L’uomo lo guardò con aria interrogativa.
«Mi chiedevo se… ehm… Ecco. Mi chiedevo se lei potesse incidere un nome sul retro di questa croce.»
L’artigiano prelevò dal cassetto una lente d’ingrandimento. «Non è oro» disse «e poi la superficie non è regolare.» Scosse la testa e sollevò lo sguardo verso di lui: «Mi spiace, non credo che verrebbe un buon lavoro.»
Viktor estrasse dal portafoglio quattro banconote da venticinque rubli ciascuna e gliele mise sopra il bancone. «Possono bastare?»
Il gioielliere annuì. «Che nome devo incidere?» chiese solerte.
«Jonis.»
Non era certo di riuscire a ritrovare l’abitazione di Lidija. Era trascorso troppo tempo e le strade gli sembravano tutte uguali. Cercò il ristorante e ripercorse con la mente gli eventi della sera del loro primo incontro. Si rese conto in quel momento di conoscere soltanto il suo nome.
Aveva già perso le speranze di trovare il portone giusto, quando la vide uscire da un vecchio palazzo. Camminava a testa bassa, gli passò accanto senza vederlo.
«Lidija!»
Sentendosi chiamare, lei s’irrigidì. Attese qualche istante prima di voltarsi. Aveva gli occhi gonfi. «Non dovresti essere qui» gli disse senza abbassare lo sguardo.
«Stai tranquilla, sto per partire. Non credo che ci rivedremo» frugò nella tasca della giacca e tirò fuori una piccola scatola. «Volevo solo darti questa.»
«Non voglio niente da te.»
Viktor sospirò. «Almeno aprila.»
Le tremavano le mani e Viktor dovette aiutarla. Nel vedere il contenuto, Lidija avvampò.
«È giusto che l’abbia la tua famiglia. Portala a tua madre.
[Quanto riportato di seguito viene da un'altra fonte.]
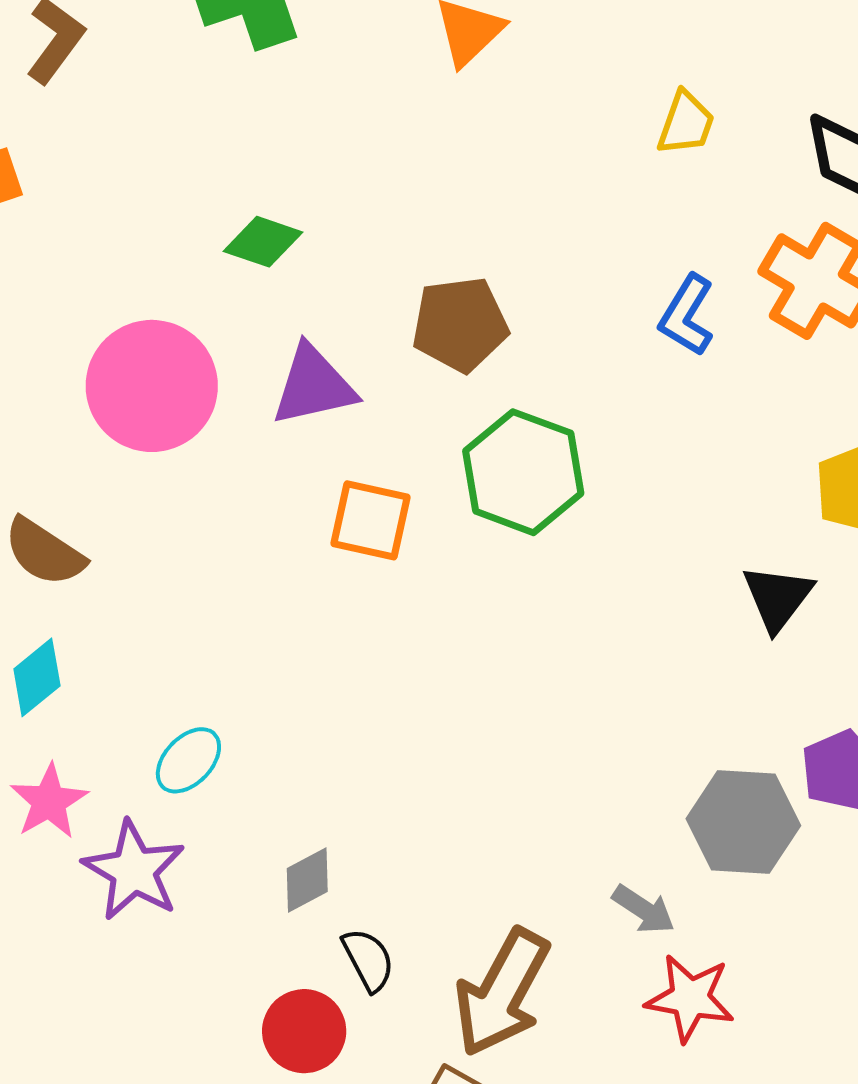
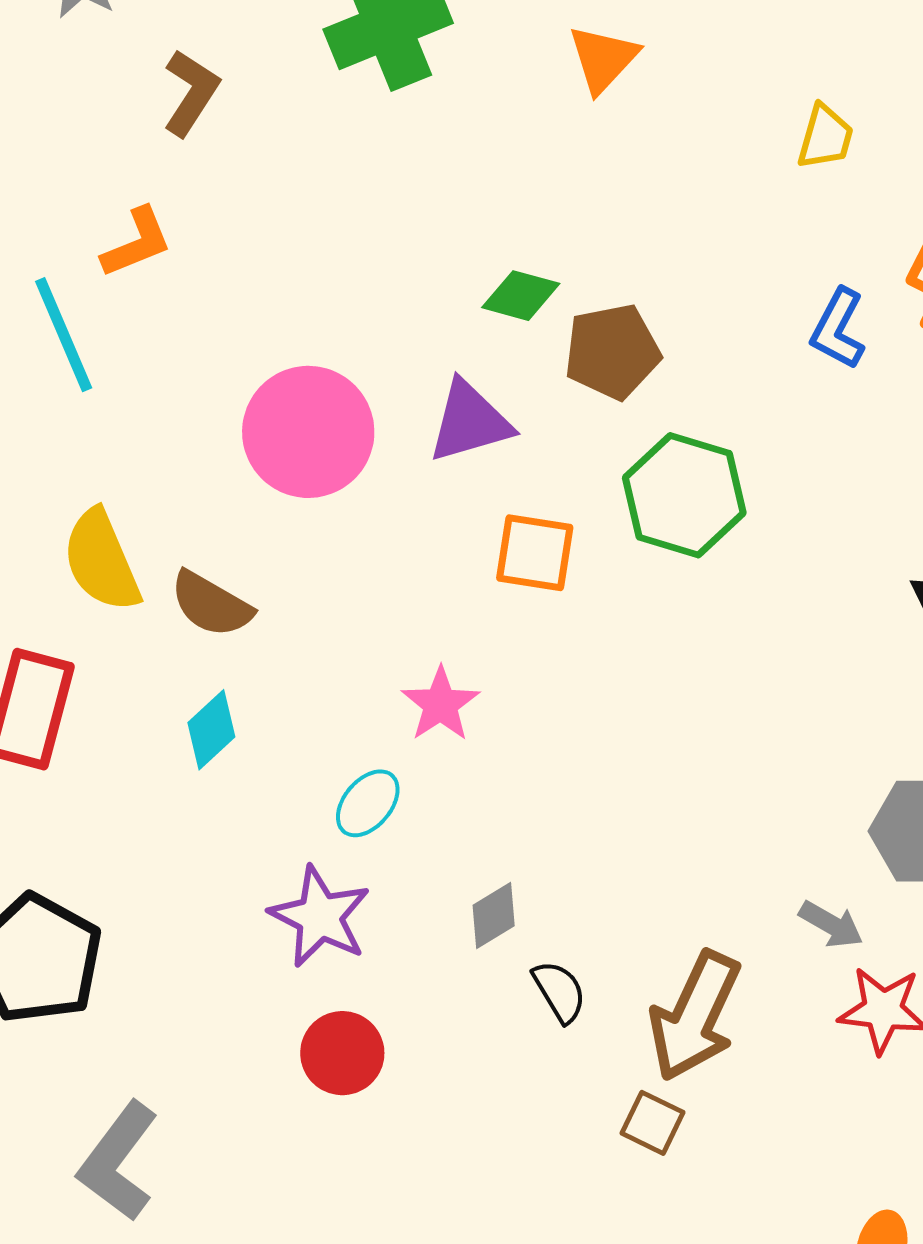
green diamond: (263, 242) -> (521, 296), moved
pink star: (49, 801) -> (440, 704), moved
red circle: (304, 1031) -> (342, 1053), moved

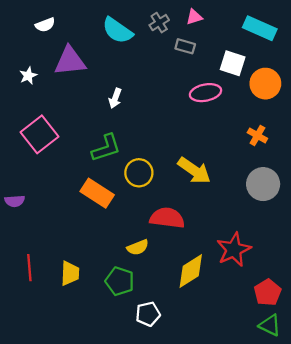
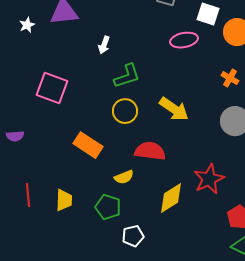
pink square: (39, 134) -> (52, 88), moved, turned -32
green L-shape: (106, 148) -> (127, 76), moved
orange rectangle: (97, 193) -> (88, 145), moved

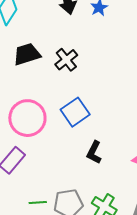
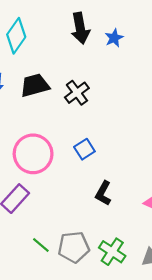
blue square: (75, 112) -> (84, 149), size x0.7
green line: (38, 203) -> (41, 245), turned 42

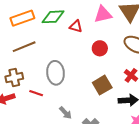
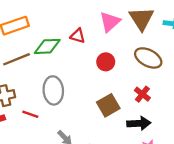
pink triangle: (103, 14) -> (110, 22), turned -30
green diamond: (53, 17) -> (47, 46), moved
Ci ho fatto incidere sul retro il nome di tuo fratello.»
Lei spostò lo sguardo da Vik alla scatola una, due, tre volte: «Sali insieme a me. Vorrei che gliela consegnassi tu.»
La camera era in penombra. Lidija aprì le tendine per far entrare un po’ di luce. Si chinò sulla donna e la chiamò sottovoce scuotendola con dolcezza. «Mamma…» Sollevò la coperta, tirò fuori il braccio e le prese la mano. Era fragile e leggera come un uccellino. Viktor si avvicinò e le pose sul palmo la piccola croce.
L’anziana girò lentamente la testa verso di lui. «Jonis…» disse con un filo di voce. Una lacrima le rigò il viso.
«Ieri sono stato alla Collina. Ti chiedo scusa per tutto, Lidija.»
La donna non riuscì a dire una parola. I suoi occhi parlavano per lei.
«Forse da domani in quel luogo ci sarà una croce in più. Che ne pensi di rimetterla al suo posto? Potrei accompagnarti io, se me lo permetti.»
Lidija gli rispose abbracciandolo stretto stretto.